In fact, this was not the first time the Chinese leader emphasised the importance of respecting and treasuring food.
“In the face of the Covid-19 outbreak, the more risks and challenges we face, the more we need to stabilise agriculture and ensure the security of grain and major non-staple foods,” he urged.
Various provincial governments have answered Xi’s call by coming out with guidelines to curb food wastage.
Some of them adopted the “minus one” policy, in which a table of 10 diners can only order nine dishes.

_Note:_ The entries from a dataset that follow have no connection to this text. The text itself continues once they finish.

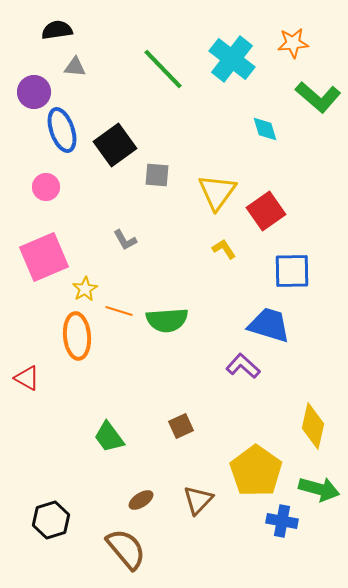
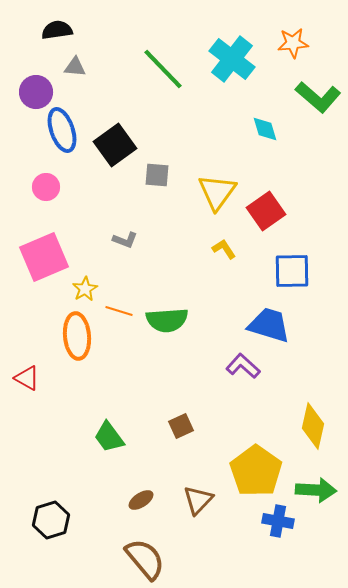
purple circle: moved 2 px right
gray L-shape: rotated 40 degrees counterclockwise
green arrow: moved 3 px left, 1 px down; rotated 12 degrees counterclockwise
blue cross: moved 4 px left
brown semicircle: moved 19 px right, 10 px down
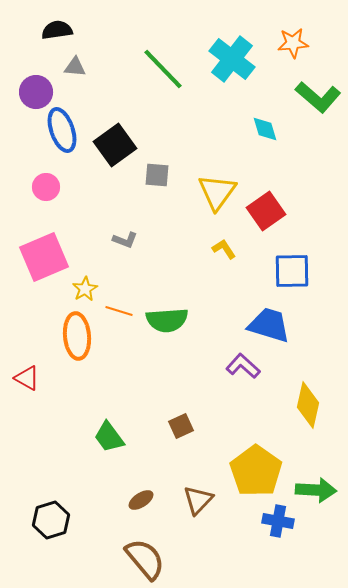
yellow diamond: moved 5 px left, 21 px up
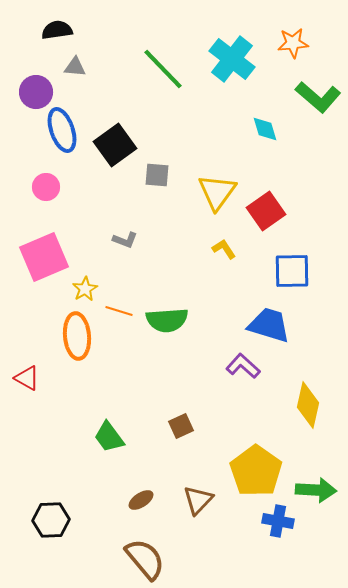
black hexagon: rotated 15 degrees clockwise
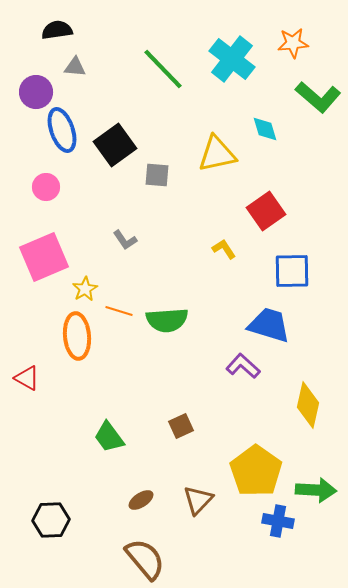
yellow triangle: moved 38 px up; rotated 42 degrees clockwise
gray L-shape: rotated 35 degrees clockwise
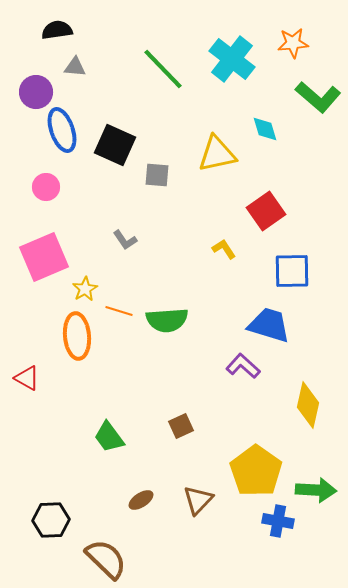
black square: rotated 30 degrees counterclockwise
brown semicircle: moved 39 px left; rotated 6 degrees counterclockwise
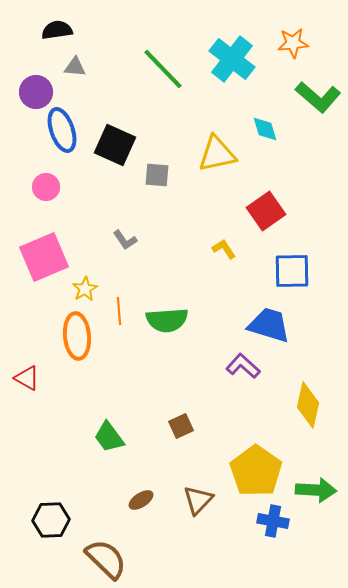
orange line: rotated 68 degrees clockwise
blue cross: moved 5 px left
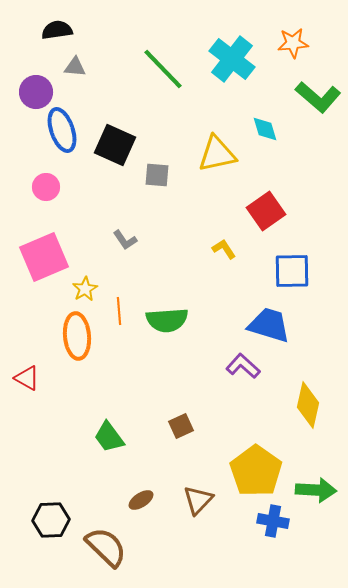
brown semicircle: moved 12 px up
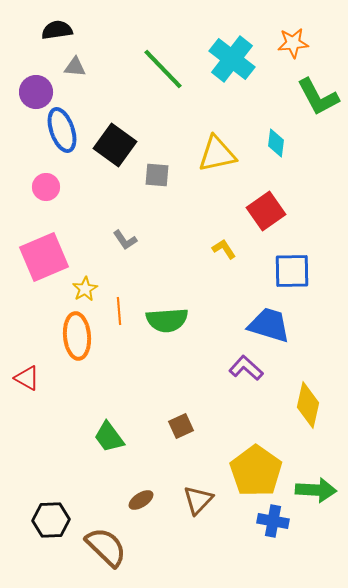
green L-shape: rotated 21 degrees clockwise
cyan diamond: moved 11 px right, 14 px down; rotated 24 degrees clockwise
black square: rotated 12 degrees clockwise
purple L-shape: moved 3 px right, 2 px down
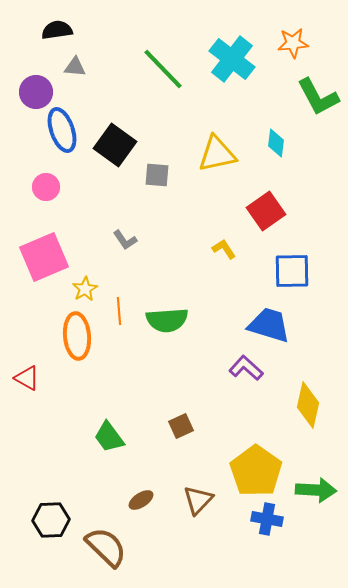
blue cross: moved 6 px left, 2 px up
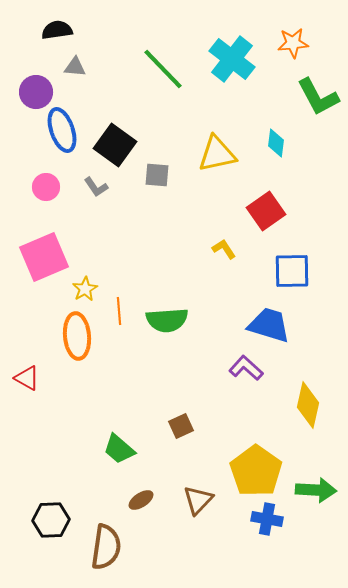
gray L-shape: moved 29 px left, 53 px up
green trapezoid: moved 10 px right, 12 px down; rotated 12 degrees counterclockwise
brown semicircle: rotated 54 degrees clockwise
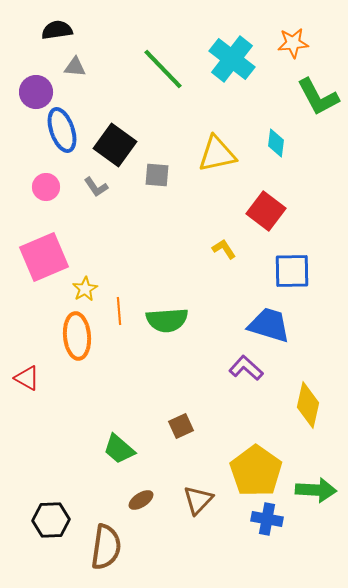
red square: rotated 18 degrees counterclockwise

Small or half-portions of food are also introduced to smaller groups of diners.
Some restaurants would give discounts or parking coupons to customers who finished their food.
A recent survey, carried out at 366 restaurants in major Chinese cities by the Institute of Geographic Sciences and Natural Resources Research, said diners wasted an average of 93g of food per meal.
Large restaurants and business dinners are the top sources of waste, it added as reported in China Daily.
Another food wastage situation the government wanted to tackle was the live-streamed videos of big eaters who purportedly eat up to 100 pieces of fried chicken, a huge bowl of noodles or 10 boxes of pizzas in one sitting.
These videos were exposed to be faked. The “actors” would either vomit out the food later or secretly throw them in a bin hidden away from the camera.